### Problem details
Every line in the listing below from the one with "Presidente de Argentina" through the one with "El Gobierno del presidente Noboa" is to be reproduced exactly, both ends included; leave out the rest.

### Dataset records
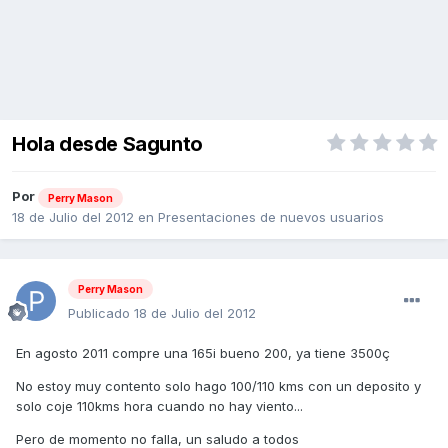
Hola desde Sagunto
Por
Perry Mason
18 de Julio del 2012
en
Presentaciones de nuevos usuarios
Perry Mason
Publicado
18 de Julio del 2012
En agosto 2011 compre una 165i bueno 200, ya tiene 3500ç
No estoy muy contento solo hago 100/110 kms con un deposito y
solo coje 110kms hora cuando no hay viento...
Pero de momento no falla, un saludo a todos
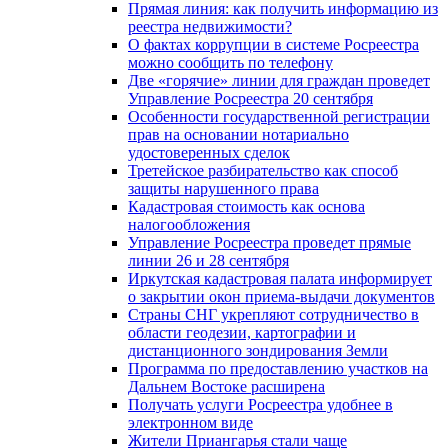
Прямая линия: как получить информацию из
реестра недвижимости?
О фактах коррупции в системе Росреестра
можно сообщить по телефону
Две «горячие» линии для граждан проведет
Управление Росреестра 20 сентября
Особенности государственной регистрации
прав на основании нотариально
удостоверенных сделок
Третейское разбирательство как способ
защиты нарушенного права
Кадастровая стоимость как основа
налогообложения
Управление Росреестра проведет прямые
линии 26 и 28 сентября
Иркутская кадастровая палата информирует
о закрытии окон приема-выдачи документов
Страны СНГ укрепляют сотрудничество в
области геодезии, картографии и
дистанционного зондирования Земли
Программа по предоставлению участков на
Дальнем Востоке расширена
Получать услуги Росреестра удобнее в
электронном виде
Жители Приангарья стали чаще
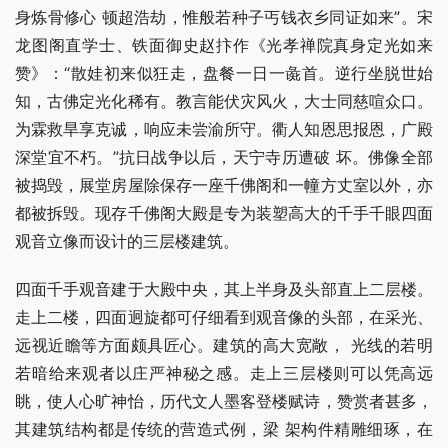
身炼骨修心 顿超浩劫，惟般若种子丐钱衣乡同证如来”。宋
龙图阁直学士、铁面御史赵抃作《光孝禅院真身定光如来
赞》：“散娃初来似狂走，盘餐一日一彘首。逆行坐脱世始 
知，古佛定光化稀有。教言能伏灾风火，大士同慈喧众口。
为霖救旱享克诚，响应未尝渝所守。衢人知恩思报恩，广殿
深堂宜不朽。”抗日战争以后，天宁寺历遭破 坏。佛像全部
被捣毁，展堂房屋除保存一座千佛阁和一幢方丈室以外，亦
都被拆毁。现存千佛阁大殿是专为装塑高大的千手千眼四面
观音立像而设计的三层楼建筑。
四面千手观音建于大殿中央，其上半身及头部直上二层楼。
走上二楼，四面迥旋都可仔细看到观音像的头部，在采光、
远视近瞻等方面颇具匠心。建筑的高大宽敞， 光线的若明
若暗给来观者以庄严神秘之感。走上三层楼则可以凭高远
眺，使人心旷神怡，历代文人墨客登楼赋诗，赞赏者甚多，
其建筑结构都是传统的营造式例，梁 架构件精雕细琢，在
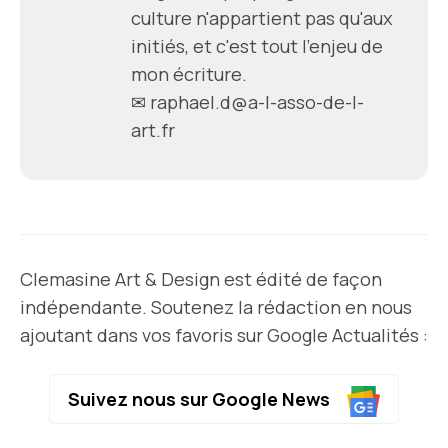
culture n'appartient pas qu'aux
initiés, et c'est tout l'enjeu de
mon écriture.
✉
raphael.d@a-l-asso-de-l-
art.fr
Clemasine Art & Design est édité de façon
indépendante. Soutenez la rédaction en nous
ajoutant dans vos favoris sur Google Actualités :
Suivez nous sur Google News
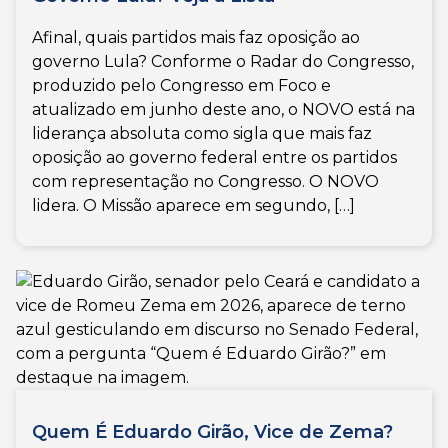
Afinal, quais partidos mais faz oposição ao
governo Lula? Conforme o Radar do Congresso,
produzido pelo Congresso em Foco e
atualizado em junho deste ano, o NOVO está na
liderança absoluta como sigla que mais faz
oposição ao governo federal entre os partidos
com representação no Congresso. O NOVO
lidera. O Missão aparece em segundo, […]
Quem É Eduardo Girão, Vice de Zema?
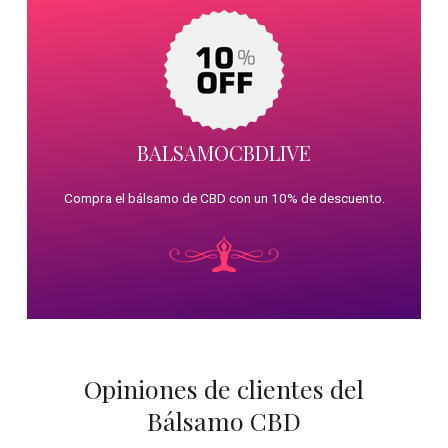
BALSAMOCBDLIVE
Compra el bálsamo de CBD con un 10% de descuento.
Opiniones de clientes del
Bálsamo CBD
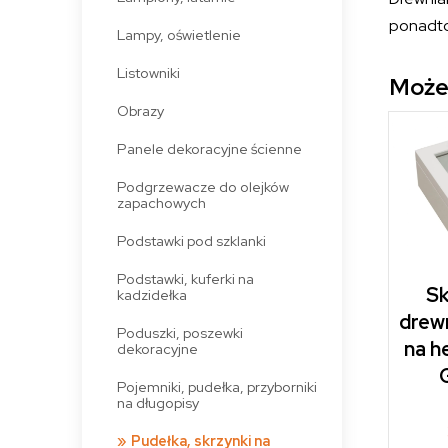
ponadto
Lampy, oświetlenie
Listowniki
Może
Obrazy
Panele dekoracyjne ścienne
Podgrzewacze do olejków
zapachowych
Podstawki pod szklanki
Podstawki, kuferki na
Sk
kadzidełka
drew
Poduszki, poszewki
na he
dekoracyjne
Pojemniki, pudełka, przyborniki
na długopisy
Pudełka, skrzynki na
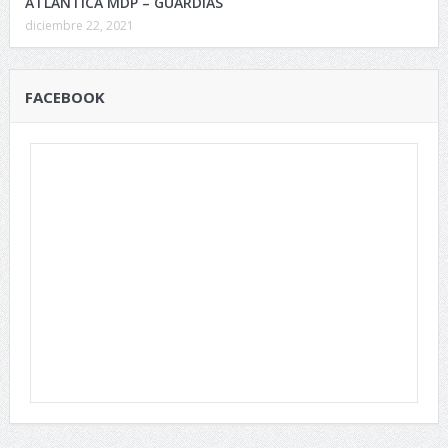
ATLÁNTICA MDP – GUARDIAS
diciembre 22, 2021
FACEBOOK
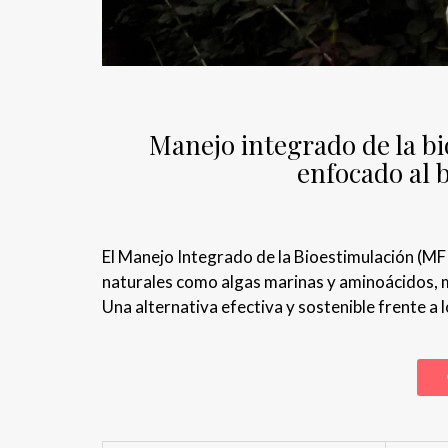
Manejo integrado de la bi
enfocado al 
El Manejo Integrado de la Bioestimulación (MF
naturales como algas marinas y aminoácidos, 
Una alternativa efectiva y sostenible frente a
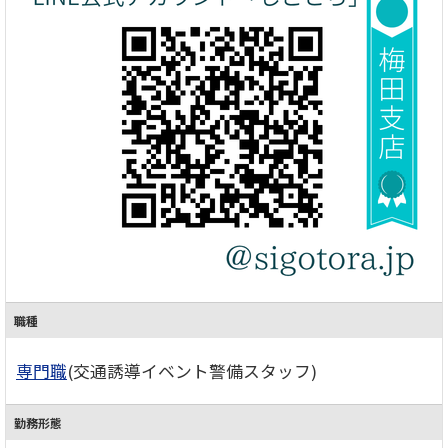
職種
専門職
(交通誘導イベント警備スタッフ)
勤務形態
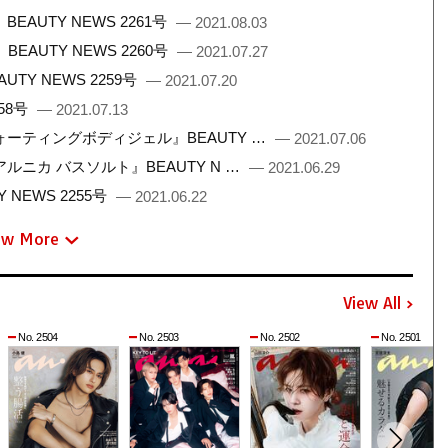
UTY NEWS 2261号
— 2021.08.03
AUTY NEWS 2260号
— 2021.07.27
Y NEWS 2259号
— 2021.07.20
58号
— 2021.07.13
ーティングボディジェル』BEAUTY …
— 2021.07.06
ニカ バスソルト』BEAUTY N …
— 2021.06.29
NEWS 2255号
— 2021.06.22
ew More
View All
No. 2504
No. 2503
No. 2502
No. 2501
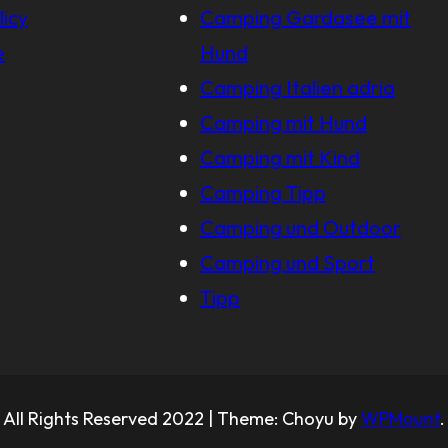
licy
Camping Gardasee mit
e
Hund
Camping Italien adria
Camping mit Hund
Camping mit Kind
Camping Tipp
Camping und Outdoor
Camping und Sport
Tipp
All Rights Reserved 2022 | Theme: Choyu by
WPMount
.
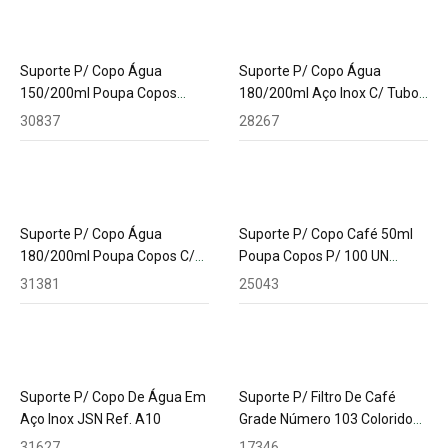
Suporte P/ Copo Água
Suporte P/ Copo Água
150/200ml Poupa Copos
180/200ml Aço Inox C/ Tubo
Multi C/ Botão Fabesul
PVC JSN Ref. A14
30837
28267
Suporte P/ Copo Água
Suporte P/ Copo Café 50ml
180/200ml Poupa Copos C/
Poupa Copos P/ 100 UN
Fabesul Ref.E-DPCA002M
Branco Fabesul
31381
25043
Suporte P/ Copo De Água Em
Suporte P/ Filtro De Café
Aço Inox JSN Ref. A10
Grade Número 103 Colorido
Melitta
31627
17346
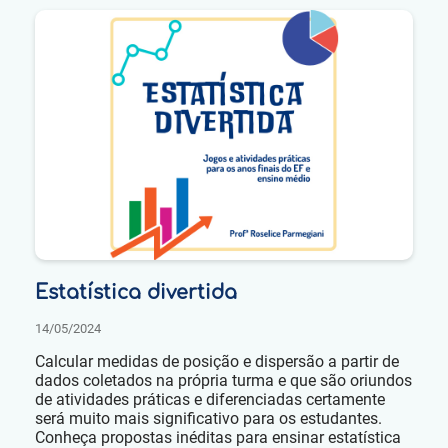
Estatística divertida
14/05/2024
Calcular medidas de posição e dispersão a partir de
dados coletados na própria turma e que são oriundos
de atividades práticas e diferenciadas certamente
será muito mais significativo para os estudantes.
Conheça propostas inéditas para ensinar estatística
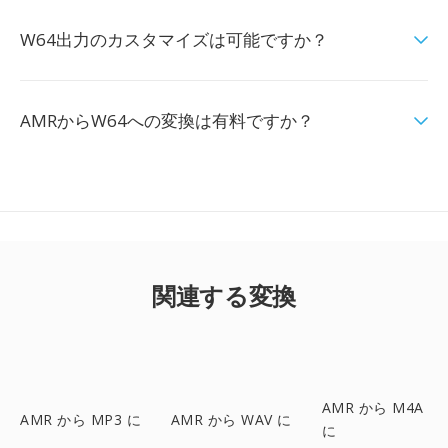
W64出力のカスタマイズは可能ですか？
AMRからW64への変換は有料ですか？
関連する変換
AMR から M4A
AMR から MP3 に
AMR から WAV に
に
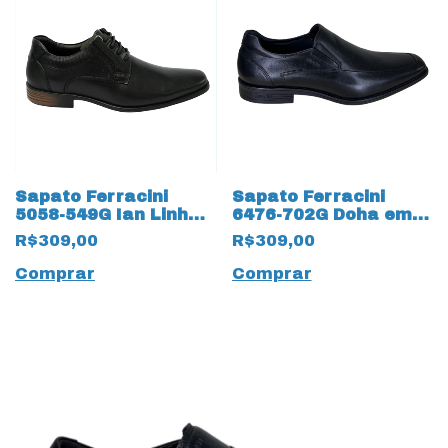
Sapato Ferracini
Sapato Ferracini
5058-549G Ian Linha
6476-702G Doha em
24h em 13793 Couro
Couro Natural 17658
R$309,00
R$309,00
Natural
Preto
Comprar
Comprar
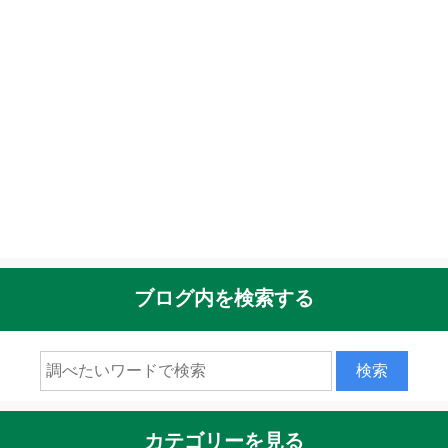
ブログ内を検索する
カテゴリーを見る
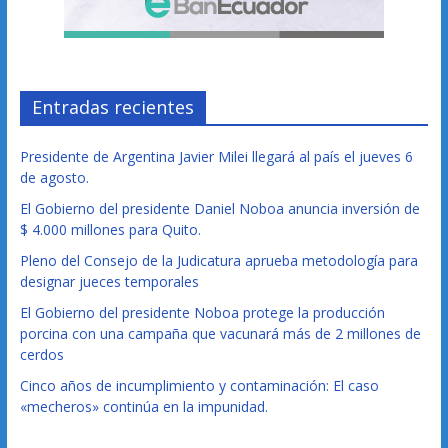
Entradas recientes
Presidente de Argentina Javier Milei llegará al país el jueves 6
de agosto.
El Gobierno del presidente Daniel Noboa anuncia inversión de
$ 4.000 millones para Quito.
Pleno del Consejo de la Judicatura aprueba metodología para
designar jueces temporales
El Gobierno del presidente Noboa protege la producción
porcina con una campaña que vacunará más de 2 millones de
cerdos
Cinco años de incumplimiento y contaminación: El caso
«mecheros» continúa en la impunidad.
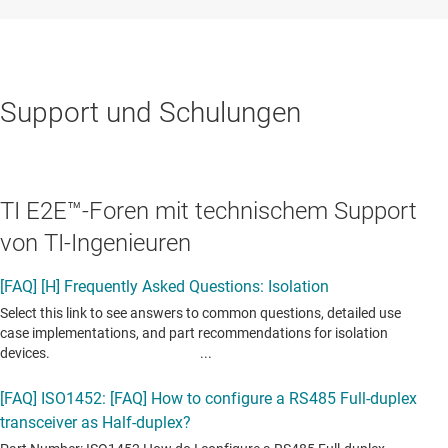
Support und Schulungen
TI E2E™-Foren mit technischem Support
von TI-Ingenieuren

### Result
Presidente de Argentina Javier Milei llegará al país el jueves 6
de agosto.
El Gobierno del presidente Daniel Noboa anuncia inversión de
$ 4.000 millones para Quito.
Pleno del Consejo de la Judicatura aprueba metodología para
designar jueces temporales
El Gobierno del presidente Noboa protege la producción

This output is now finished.